Challenges remain, however. Ethical AI development policies may still lack oversight boards or audits that entice their employees to follow the policy.

Michael Impink, Assistant Professor in Strategy and Business Policy at HEC Paris

Michael Impink at a Hi! PARIS Meet Up

On April 22, 2024 at a Hi! PARIS Meet Up on AI & Ethics hosted by Capgemini, Michael Impink presented his work to business representatives and researchers. Photo: Ciprian Olteanu - Waverline.

 

Why are digital platforms regulators?

Digital platforms function as private regulators in society by setting rules that impact broader markets and societal outcomes. For example, they control social movements by mediating resource mobilization for social movements, potentially restricting collective action. Furthermore, digital platforms like Airbnb often fail to ensure compliance on external platforms, although they enforce rules within their ecosystems. As private regulators, platforms must adopt transparent practices that align with societal values.

Digital platforms function as private regulators in society by setting rules that impact broader markets and societal outcomes.

Madhulika Kaul completed her PhD at HEC and is now an Assistant Professor in Strategy at Bayes Business School, in London, England. Her research was funded by Hi! PARIS and received a HEC Foundation Award for the best thesis 2024. 

Madhulika Kaul HEC Foundation Award 2024

On March 10, 2025 at the HEC Alumni office in Paris, Madhulika Kaul received the PhD Thesis Award from Johan Hombert, Associate Dean of the PhD program, and Claire Calmejane, Jury President and member of the HEC Foundation Research Committee. She was accompanied by her supervisor, Professor Olivier Chatain. Photo by HEC Paris.

 

How can game models tackle bias and manipulation?

Using a game theory model to analyze interactions between strategic agents and AI algorithms, researchers found that algorithms are often influenced by data inputs from self-interested individuals, which creates unreliable outcomes.

This research shows that ethical AI requires not only technical solutions but also a deeper understanding of human behavior and incentives.

Atulya Jain completed his PhD at HEC and is now a postdoctoral researcher at the Institute for Microeconomics at the University of Bonn, in Germany. His research was funded by Hi! PARIS.

 

How can we work for diversity and systemic change in AI governance?

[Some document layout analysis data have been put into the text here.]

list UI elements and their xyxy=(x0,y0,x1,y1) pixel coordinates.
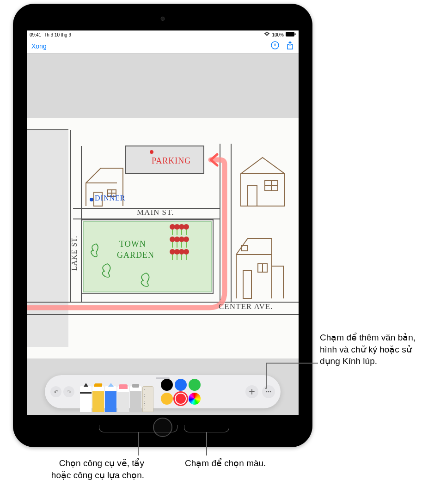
svg-point-21 xyxy=(183,249,189,255)
label-center-ave: CENTER AVE. xyxy=(219,302,273,311)
label-lake-st: LAKE ST. xyxy=(70,236,79,271)
lasso-tool[interactable] xyxy=(130,386,141,412)
label-main-st: MAIN ST. xyxy=(137,208,174,217)
callout-add-line xyxy=(266,363,318,364)
nav-bar: Xong xyxy=(27,39,299,54)
color-blue[interactable] xyxy=(175,379,187,391)
color-black[interactable] xyxy=(161,379,173,391)
svg-point-24 xyxy=(266,391,268,393)
redo-button[interactable] xyxy=(63,386,74,397)
done-button[interactable]: Xong xyxy=(31,43,47,50)
ipad-frame: 09:41 Th 3 10 thg 9 100% Xong xyxy=(13,4,312,447)
status-date: Th 3 10 thg 9 xyxy=(44,32,71,37)
svg-point-25 xyxy=(268,391,269,393)
screen: 09:41 Th 3 10 thg 9 100% Xong xyxy=(27,30,299,415)
callout-color: Chạm để chọn màu. xyxy=(185,457,291,469)
label-town: TOWN xyxy=(119,239,146,249)
battery-percent: 100% xyxy=(272,32,284,37)
status-bar: 09:41 Th 3 10 thg 9 100% xyxy=(27,30,299,39)
markup-icon[interactable] xyxy=(270,41,280,52)
svg-rect-8 xyxy=(243,271,251,298)
pencil-tool[interactable] xyxy=(105,386,116,412)
label-dinner: DINNER xyxy=(95,194,125,202)
drawing-tools xyxy=(80,375,153,408)
wifi-icon xyxy=(264,32,270,37)
status-time: 09:41 xyxy=(30,32,41,37)
svg-point-22 xyxy=(150,150,153,154)
svg-point-13 xyxy=(183,224,189,230)
color-picker-icon[interactable] xyxy=(189,393,201,405)
svg-rect-1 xyxy=(295,33,296,35)
add-button[interactable] xyxy=(245,385,258,398)
color-green[interactable] xyxy=(189,379,201,391)
ipad-bezel: 09:41 Th 3 10 thg 9 100% Xong xyxy=(17,7,309,443)
svg-point-26 xyxy=(270,391,271,393)
ruler-tool[interactable] xyxy=(142,386,153,412)
callout-tools: Chọn công cụ vẽ, tẩy hoặc công cụ lựa ch… xyxy=(47,457,144,481)
markup-toolbar xyxy=(45,375,281,408)
sketch-drawing xyxy=(27,118,299,358)
color-palette xyxy=(161,379,201,405)
more-button[interactable] xyxy=(262,385,275,398)
color-yellow[interactable] xyxy=(161,393,173,405)
svg-rect-0 xyxy=(286,32,294,36)
share-icon[interactable] xyxy=(286,41,294,52)
callout-add: Chạm để thêm văn bản, hình và chữ ký hoặ… xyxy=(320,332,422,367)
svg-rect-7 xyxy=(248,185,257,206)
battery-icon xyxy=(286,32,296,37)
undo-button[interactable] xyxy=(50,386,61,397)
toolbar-drag-handle[interactable] xyxy=(156,377,170,379)
pen-tool[interactable] xyxy=(80,386,92,412)
svg-point-23 xyxy=(90,198,93,201)
callout-color-bracket xyxy=(184,425,229,432)
content-area: PARKING DINNER MAIN ST. LAKE ST. TOWN GA… xyxy=(27,54,299,415)
callout-tools-bracket xyxy=(99,425,177,432)
eraser-tool[interactable] xyxy=(117,386,129,412)
color-red-selected[interactable] xyxy=(175,393,187,405)
label-garden: GARDEN xyxy=(117,250,154,260)
marker-tool[interactable] xyxy=(92,386,104,412)
svg-point-17 xyxy=(183,237,189,242)
label-parking: PARKING xyxy=(152,156,191,166)
front-camera xyxy=(161,17,165,21)
drawing-canvas[interactable]: PARKING DINNER MAIN ST. LAKE ST. TOWN GA… xyxy=(27,118,299,358)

Surveys show that women are 20% less likely than men to adopt tools like ChatGPT. Other surveys suggest these gaps could be the result of unmet training needs for women in the workplace and workplace restrictions.

Surveys show that women are 20% less likely than men to adopt tools like ChatGPT.

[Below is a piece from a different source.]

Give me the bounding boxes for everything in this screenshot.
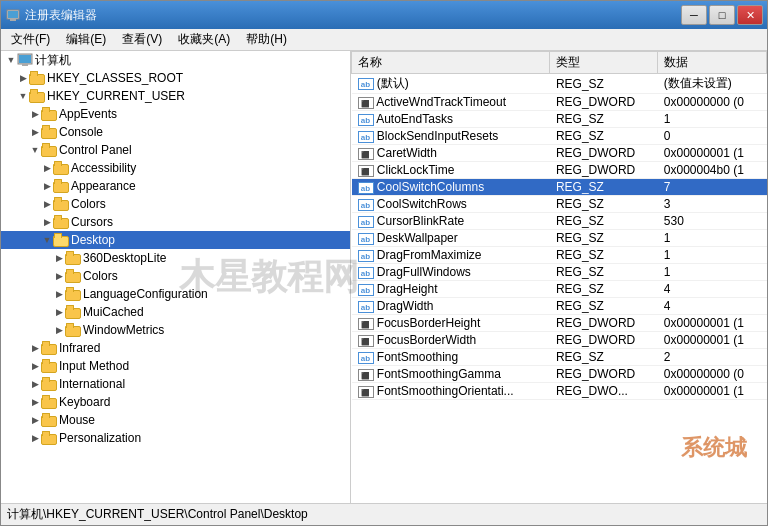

Such discrepancies start young. Before AI is deployed in the public domain or workplace, it needs to be designed by someone who can write a code program. Yet, twice more men than women aged 16–24 knew how to program across the European Union in 2023.

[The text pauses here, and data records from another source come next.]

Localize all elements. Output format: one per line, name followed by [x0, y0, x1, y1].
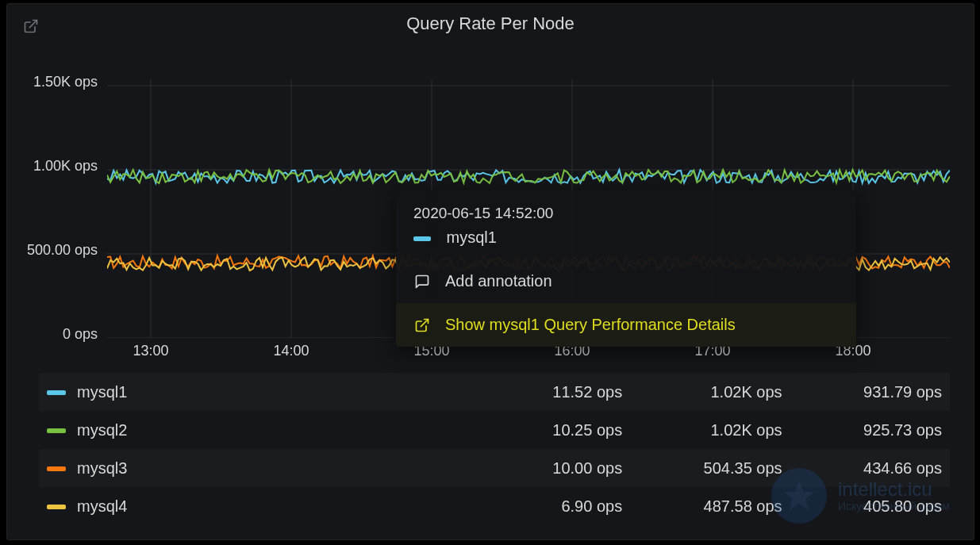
tooltip-timestamp: 2020-06-15 14:52:00 — [413, 205, 839, 222]
panel-title: Query Rate Per Node — [7, 4, 974, 39]
legend-value: 6.90 ops — [294, 487, 630, 525]
x-tick: 13:00 — [133, 343, 168, 359]
legend-row[interactable]: mysql46.90 ops487.58 ops405.80 ops — [39, 487, 950, 525]
datapoint-context-menu: 2020-06-15 14:52:00 mysql1 Add annotatio… — [396, 190, 856, 347]
legend-series-name: mysql2 — [77, 421, 127, 439]
external-link-icon[interactable] — [23, 18, 39, 34]
legend-swatch — [47, 505, 66, 509]
svg-line-0 — [29, 21, 37, 28]
legend-value: 434.66 ops — [790, 449, 950, 487]
external-link-icon — [413, 317, 431, 333]
y-tick: 0 ops — [63, 326, 98, 343]
tooltip-series-name: mysql1 — [447, 228, 497, 246]
legend-series-name: mysql4 — [77, 497, 127, 515]
menu-add-annotation-label: Add annotation — [445, 272, 552, 290]
legend-value: 487.58 ops — [630, 487, 790, 525]
legend-row[interactable]: mysql210.25 ops1.02K ops925.73 ops — [39, 411, 950, 449]
tooltip-header: 2020-06-15 14:52:00 mysql1 — [396, 190, 856, 259]
menu-show-details-label: Show mysql1 Query Performance Details — [445, 316, 736, 334]
x-tick: 14:00 — [273, 343, 309, 359]
legend-value: 405.80 ops — [790, 487, 950, 525]
menu-show-details[interactable]: Show mysql1 Query Performance Details — [396, 303, 856, 347]
y-tick: 500.00 ops — [27, 242, 98, 259]
legend-value: 925.73 ops — [790, 411, 950, 449]
legend-value: 10.00 ops — [294, 449, 630, 487]
legend-value: 504.35 ops — [630, 449, 790, 487]
y-axis-labels: 1.50K ops 1.00K ops 500.00 ops 0 ops — [7, 75, 102, 337]
legend-swatch — [47, 466, 66, 471]
legend-series-name: mysql3 — [77, 459, 127, 477]
legend-row[interactable]: mysql310.00 ops504.35 ops434.66 ops — [39, 449, 950, 487]
svg-line-11 — [421, 319, 428, 326]
panel-query-rate: Query Rate Per Node 1.50K ops 1.00K ops … — [6, 3, 974, 540]
tooltip-series: mysql1 — [413, 228, 839, 247]
legend-value: 11.52 ops — [294, 373, 630, 411]
legend-value: 10.25 ops — [294, 411, 630, 449]
menu-add-annotation[interactable]: Add annotation — [396, 259, 856, 303]
y-tick: 1.50K ops — [33, 74, 98, 90]
legend-row[interactable]: mysql111.52 ops1.02K ops931.79 ops — [39, 373, 950, 411]
legend-value: 1.02K ops — [630, 411, 790, 449]
legend-series-name: mysql1 — [77, 383, 127, 401]
legend-value: 1.02K ops — [630, 373, 790, 411]
legend-value: 931.79 ops — [790, 373, 950, 411]
legend-swatch — [47, 390, 66, 395]
tooltip-swatch — [413, 236, 431, 241]
comment-icon — [413, 274, 431, 290]
legend-table: mysql111.52 ops1.02K ops931.79 opsmysql2… — [39, 373, 950, 525]
legend-swatch — [47, 428, 66, 433]
y-tick: 1.00K ops — [33, 158, 98, 175]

The social biases that create social barriers to entry for girls learning to code are thus built into the AI systems themselves. As the use of these AI systems proliferates across sectors at high speed, we run the risk of deploying a powerful tool that exacerbates inequalities.

In our view, weaving sector-specific and cultural perspectives into policy and system design is just as crucial as passing new regulations to ensure AI solutions are truly fair for everyone.

Marcelle Laliberté, HEC Chief Diversity, Equity, and Inclusion Officer. Marcelle Laliberté contributed to the UN’s 2024 AI governance report as a nominated expert, with the collective position paper “Governing AI’s Future: Indigenous Insights, DEI Imperatives, and Holistic Strategies – a cross disciplinary view,” cowritten with HEC PhD graduate Claudia Schulz and Olivia Sackett, Fellow at Swinburne University of Technology, published in 2024.